» RECORDS FOR THE TASK:
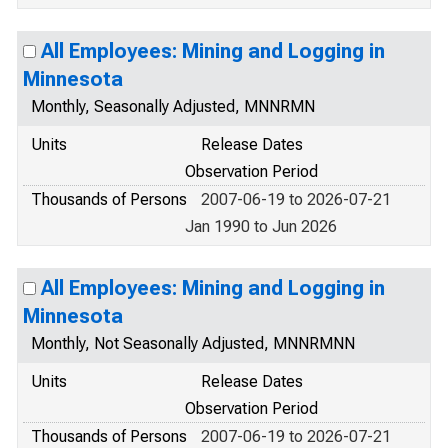
All Employees: Mining and Logging in
Minnesota
Monthly, Seasonally Adjusted, MNNRMN
Units
Release Dates
Observation Period
Thousands of Persons
2007-06-19 to 2026-07-21
Jan 1990 to Jun 2026
All Employees: Mining and Logging in
Minnesota
Monthly, Not Seasonally Adjusted, MNNRMNN
Units
Release Dates
Observation Period
Thousands of Persons
2007-06-19 to 2026-07-21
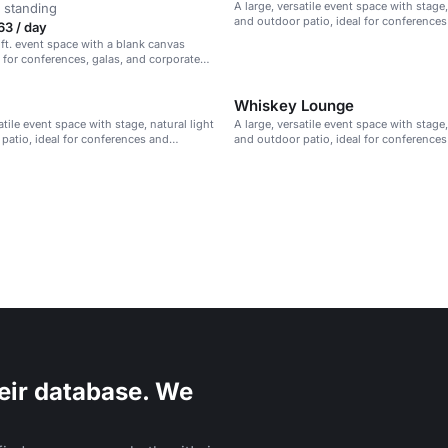
A large, versatile event space with stage,
 standing
and outdoor patio, ideal for conference
63 / day
presentations.
 ft. event space with a blank canvas
l for conferences, galas, and corporate
Whiskey Lounge
atile event space with stage, natural light
A large, versatile event space with stage,
patio, ideal for conferences and
and outdoor patio, ideal for conference
s.
presentations.
eir database. We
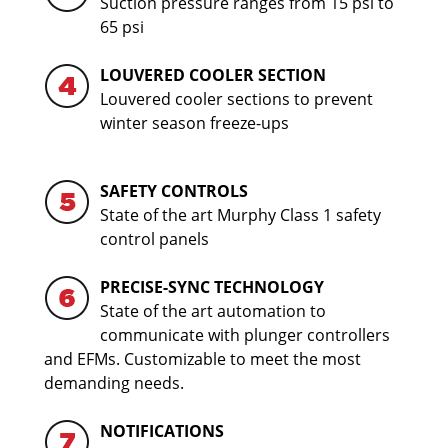
Suction pressure ranges from 15 psi to
65 psi
LOUVERED COOLER SECTION
Louvered cooler sections to prevent
winter season freeze-ups
SAFETY CONTROLS
State of the art Murphy Class 1 safety
control panels
PRECISE-SYNC TECHNOLOGY
State of the art automation to
communicate with plunger controllers
and EFMs. Customizable to meet the most
demanding needs.
NOTIFICATIONS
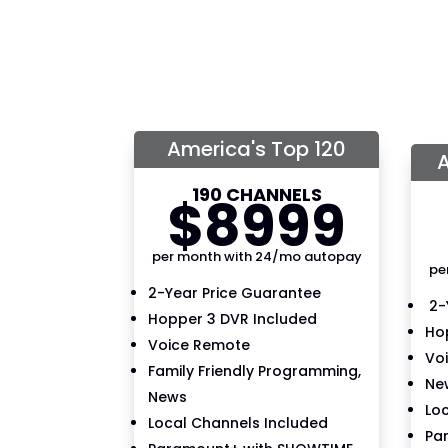
America's Top 120
A
190 CHANNELS
$
89
99
per month with 24/mo autopay
pe
2-Year Price Guarantee
2-
Hopper 3 DVR Included
Ho
Voice Remote
Vo
Family Friendly Programming,
New
News
Lo
Local Channels Included
Pa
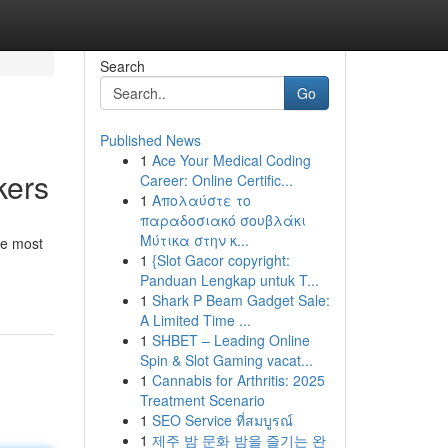
Search
Go
Published News
1
Ace Your Medical Coding
kers
Career: Online Certific...
1
Απολαύστε το
παραδοσιακό σουβλάκι
Μύτικα στην κ...
he most
1
{Slot Gacor copyright:
Panduan Lengkap untuk T...
1
Shark P Beam Gadget Sale:
A Limited Time ...
1
SHBET – Leading Online
Spin & Slot Gaming vacat...
1
Cannabis for Arthritis: 2025
Treatment Scenario
1
SEO Service ที่สมบูรณ์
1
제주 밤 문화 밤을 즐기는 완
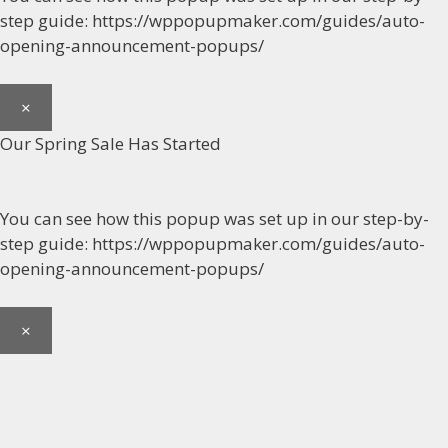
step guide: https://wppopupmaker.com/guides/auto-
opening-announcement-popups/
×
Our Spring Sale Has Started
You can see how this popup was set up in our step-by-
step guide: https://wppopupmaker.com/guides/auto-
opening-announcement-popups/
×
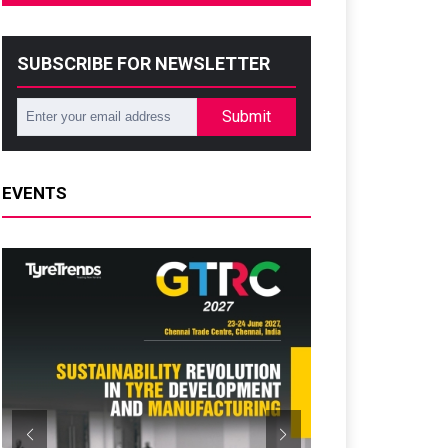
SUBSCRIBE FOR NEWSLETTER
Submit
EVENTS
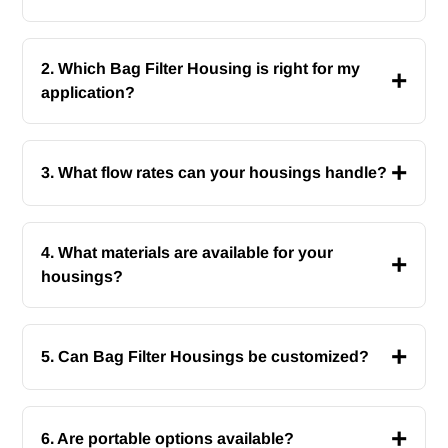
2. Which Bag Filter Housing is right for my
+
application?
+
3. What flow rates can your housings handle?
4. What materials are available for your
+
housings?
+
5. Can Bag Filter Housings be customized?
+
6. Are portable options available?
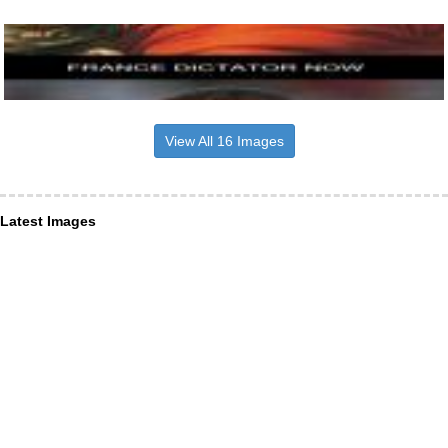
View All 16 Images
Latest Images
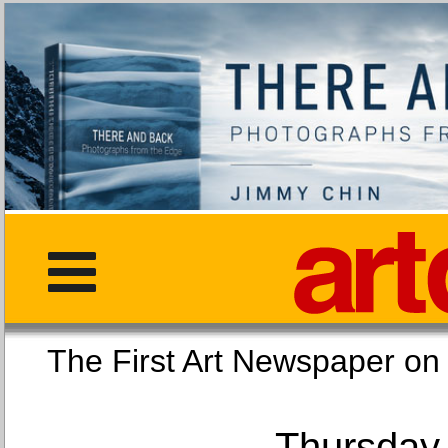
The First Art Newspaper
Thursday,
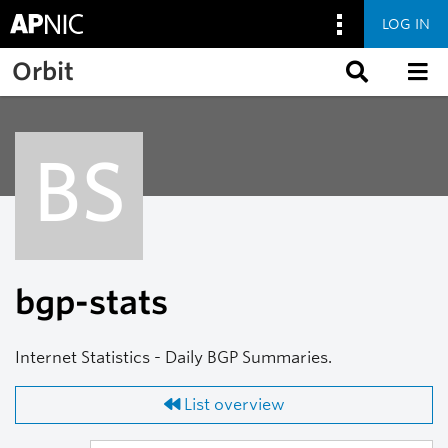
LOG IN
Skip to main content
Orbit
BS
bgp-stats
Internet Statistics - Daily BGP Summaries.
List overview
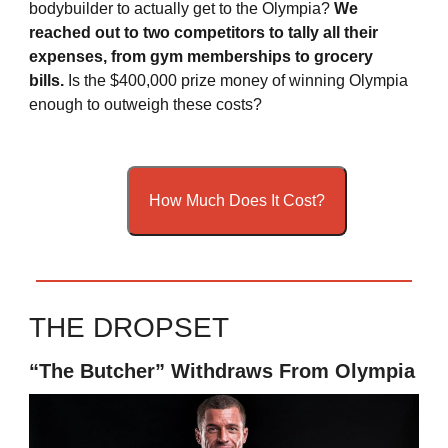
bodybuilder to actually get to the Olympia?
We
reached out to two competitors to tally all their
expenses, from gym memberships to grocery
bills.
Is the $400,000 prize money of winning Olympia
enough to outweigh these costs?
How Much Does It Cost?
THE DROPSET
“The Butcher” Withdraws From Olympia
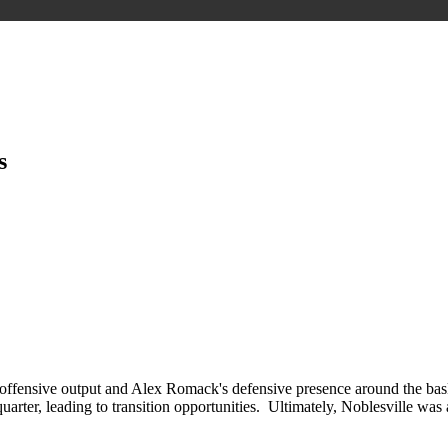
s
 offensive output and Alex Romack's defensive presence around the basket.
 quarter, leading to transition opportunities. Ultimately, Noblesville wa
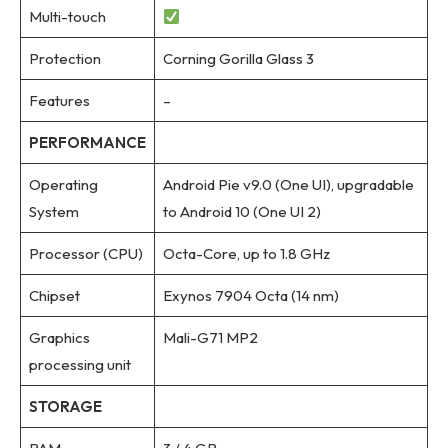
Multi-touch
Protection
Corning Gorilla Glass 3
Features
–
PERFORMANCE
Operating
Android Pie v9.0 (One UI), upgradable
System
to Android 10 (One UI 2)
Processor (CPU)
Octa-Core, up to 1.8 GHz
Chipset
Exynos 7904 Octa (14 nm)
Graphics
Mali-G71 MP2
processing unit
STORAGE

» EXERCISE OBJECTIVE: Identify each line in the entries with the word "most" and copy it.

» RESULT BELOW:
and EFMs. Customizable to meet the most
he most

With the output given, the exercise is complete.